A crucial feature that leads a field to become self-correcting is the potential for important technological applications. As long as scientists are only writing articles, allegations of error may be difficult to resolve. But once a field has advanced to the point where it can claim to make bread from air, or draw gold from the sea, it more quickly becomes clear if the claim can hold water.
Now, work in psychology and economics sometimes aspires to offer practical benefits as well. Economists make recommendations regarding fiscal, labor, and educational policy, and the economists on the Federal Reserve Board control certain interest rates. Psychologists, for their part, offer advice and test interventions designed to change attitudes, improve mental health and academic achievement, and effect social change.

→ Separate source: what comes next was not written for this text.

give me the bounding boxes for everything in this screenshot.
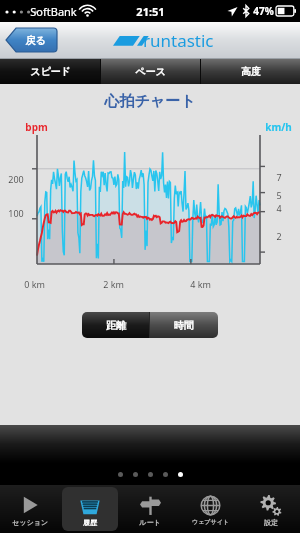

Of course, these economic and psychological interventions often fail to achieve their stated aims. But it’s always possible to explain those failures after the fact, often citing unpredictable contextual factors that worked against the intervention’s success.

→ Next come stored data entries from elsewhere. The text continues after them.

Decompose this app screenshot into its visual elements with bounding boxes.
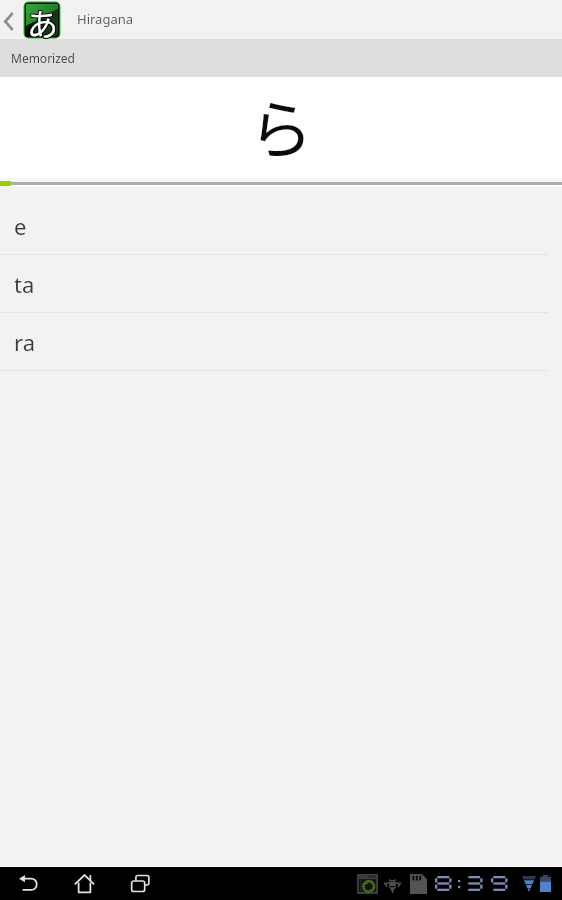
staticText: あ [26,1,57,39]
button[interactable]: Back [0,867,56,900]
button[interactable]: Recent apps [112,867,168,900]
staticText: あ [28,0,59,38]
staticText: あ [27,1,58,39]
button[interactable]: ta [0,255,562,312]
staticText: Memorized [11,50,75,66]
button[interactable]: Memorized [0,39,562,77]
staticText: あ [28,0,59,37]
button[interactable]: ra [0,313,562,370]
staticText: e [14,211,27,241]
staticText: あ [26,0,57,37]
button[interactable]: Home [56,867,112,900]
staticText: ら [249,79,313,172]
staticText: ra [14,327,35,357]
staticText: あ [26,0,57,38]
staticText: ta [14,269,35,299]
staticText: Hiragana [77,10,134,28]
staticText: あ [27,0,58,38]
staticText: あ [28,1,59,39]
button[interactable]: e [0,197,562,254]
button[interactable]: Navigate up [0,0,23,39]
staticText: あ [27,0,58,37]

And that highlights the second reason why the natural sciences are more self-correcting. Experiments in the natural sciences are closely controlled. A chemist cannot say that the success of a reaction depends on dozens of unspecified contextual factors, many of which cannot be foreseen. Instead, a chemist is expected to specify the exact temperature, pressure, and catalyst required to make a reaction occur. If another chemist cannot replicate the reaction at the same temperature and pressure, with the same catalyst, then somebody has made a mistake. It might be the original researcher; it might be the researcher conducting the replication. But there is a mistake somewhere, and somebody ought to figure it out. In a mature science, things don’t just happen for no particular reason.
In the social sciences, by contrast, scholars can be remarkably accepting of contradictory findings. In education research, for example, there are findings suggesting that achievement gaps between rich and poor children have been growing for 50 years—and other findings suggesting that they have barely changed. There are findings suggesting that achievement gaps grow faster during summer than during school—and other findings suggesting they don’t. Even results of randomized controlled trials often fail to replicate. This bothers me, but it doesn’t bother everyone, and many scholars either limit their attention to the results currently in front of them, or pick and choose from contradictory results according to which one best fits their general world view or policy preferences.
Of course, this state of affairs doesn’t provide a very firm foundation for real scientific progress. Both psychology and economics are starting to adopt practices which, when followed, produce findings that can more often be replicated across different labs and research teams. But a large number of questionable findings are still in the literature, and many of them are still getting cited at high rates. Many fields will continue to spin their wheels until they can tighten their focus to a small subset of replicable results, observed under controlled conditions, with major, practical applications in the real world.